Je pense qu'il sera bien que dans cette retraite, vous écriviez, à l'occasion de cette instruction, et faites-le ce matin même, les points de la Règle et du Directoire auxquels vous avez manqué davantage. Notez aussi vos bonnes résolutions. Ce sont des détails, sans doute,  mais la vie toute entière se compose de détails. Notre être matériel n'est-il pas composé de molécules? La vie résulte d'un ensemble de petits riens, de détails. De l'ensemble de ces détails provient l'existence, la vie , la puissance. Portez partout et sur toutes choses le caractère du religieux. Il faut en être comme revêtu, simplement, bonnement, et partout parfaitement, com­me faisait saint François de Sales. Ce caractère de sagesse, de prudence, de droiture, résulte­ra de votre foi au Directoire; c'est ce qui inspirera de la confiance aux fidèles; on se sentira bien auprès de vous. Vous serez vraiment des hommes de Dieu, des hommes qui parlent au nom de Dieu, qui le représentent vraiment. Et il n'y a pas d'autre moyen pour vous d'arriver là que la pratique du Directoire, et celle de l'observance extérieure. Ce matin je vous dis bien des choses à bâtons rompus; ce n'est pas une instruction bien ordonnée et suivie, et bien raisonnée. Ce sont de bonnes choses, cependant: c'est un enseigne­ment pratique, je crois. Et je vous redirai la même chose jusqu’à ce que vous soyez pénétrés de ces choses, et qu’elles aient passé jusqu'au bout de vos pieds, comme dit le Saint Esprit quelque part. Examinez-vous bien là-dessus. Voyez pour vos confessions, combien de manque­ments vous avez  faits. Accusez-vous-en bien. Rendez-vous compte de l'importance des détails, des petites choses dans la pratique de la vie, quand il s’agit de produire les effets que Dieu veut de vous. Vivez ainsi. Et que se répande sur vous cette grâce de notre saint Fondateur. Ceux qui pratiqueront le Directoire, Dieu les couvrira de la splendeur de sa grâce et de son amour. Pénétrés ainsi de Dieu, ils se transformeront, si je puis ainsi parler, en lui par une suite d'actes constamment faits dans le sens de la divine volonté.

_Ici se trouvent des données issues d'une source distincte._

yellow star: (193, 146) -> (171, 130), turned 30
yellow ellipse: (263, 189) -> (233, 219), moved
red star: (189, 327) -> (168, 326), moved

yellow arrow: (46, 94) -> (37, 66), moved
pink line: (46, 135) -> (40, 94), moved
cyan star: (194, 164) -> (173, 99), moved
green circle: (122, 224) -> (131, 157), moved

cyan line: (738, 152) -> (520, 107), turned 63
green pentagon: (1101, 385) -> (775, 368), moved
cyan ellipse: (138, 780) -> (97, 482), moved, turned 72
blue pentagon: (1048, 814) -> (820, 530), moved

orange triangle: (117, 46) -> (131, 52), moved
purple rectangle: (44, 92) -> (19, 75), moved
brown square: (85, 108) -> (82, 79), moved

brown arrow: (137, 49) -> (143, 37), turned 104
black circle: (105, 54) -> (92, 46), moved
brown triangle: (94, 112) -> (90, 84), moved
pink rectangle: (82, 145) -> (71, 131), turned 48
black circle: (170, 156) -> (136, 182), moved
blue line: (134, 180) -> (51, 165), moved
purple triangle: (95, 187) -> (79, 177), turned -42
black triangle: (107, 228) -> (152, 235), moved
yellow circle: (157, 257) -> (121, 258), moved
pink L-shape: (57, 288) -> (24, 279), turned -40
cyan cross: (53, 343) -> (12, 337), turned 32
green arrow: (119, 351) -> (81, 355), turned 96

Lorsque vous serez bien pénétré de ces choses, la vie religieuse vous sera facile, rien ne vous coûtera. “Là où il y a l’amour rien ne coûte, ou on aime ce qui coûte” - [“Ubi amatur non laboratur, vel labor amatur”] .Votre cœur ira de l'avant, votre volonté dira toujours oui au bon Dieu; il ne vous restera plus rien à désirer. Cela est tout pour nous, croyez-le bien; c'est la source sûre d'où coulera la grâce. Quand le chercheur d’or, armé de sa pelle et de sa brouette, ramasse le sable, il faut qu'il en crible de bien grandes quantités avant de recueillir quelques grains d'or. Il travaille, il ne se décourage pas, il ne laisse pas échapper une poignée de sable: il y a là peut-être un trésor. Faisons ainsi, extrayons bien l'or précieux, l'or pur, l’or qui, ayant passé par le feu, comme dit l'apôtre saint Jean, ne brille pas seule­ment: il est “purifié par le feu”. (Ap 3:18). C’est ainsi que nous nous enrichissons, et que nous enrichissons aussi les âmes de ceux dont nous sommes chargés. Dans vos rapports avec les âmes, vous pourrez remarquer que ce sont ces moyens inaperçus qui font tout. Demandez à saint François de Sales, à la bonne Mère, de vous bien faire comprendre ces choses. Faites bien votre examen; si c'est nécessaire, faites-le la plume ou le crayon à la main. Les défauts, les manquements que vous trouverez, offrez-les bien à Notre-Seigneur, afin qu’il les pardonne et y supplée. Soyez fidèles dans ce travail qui demande de l’énergie et de la constance, et la bénédiction de Dieu sera avec vous, et fera de vous de bons et sincères religieux.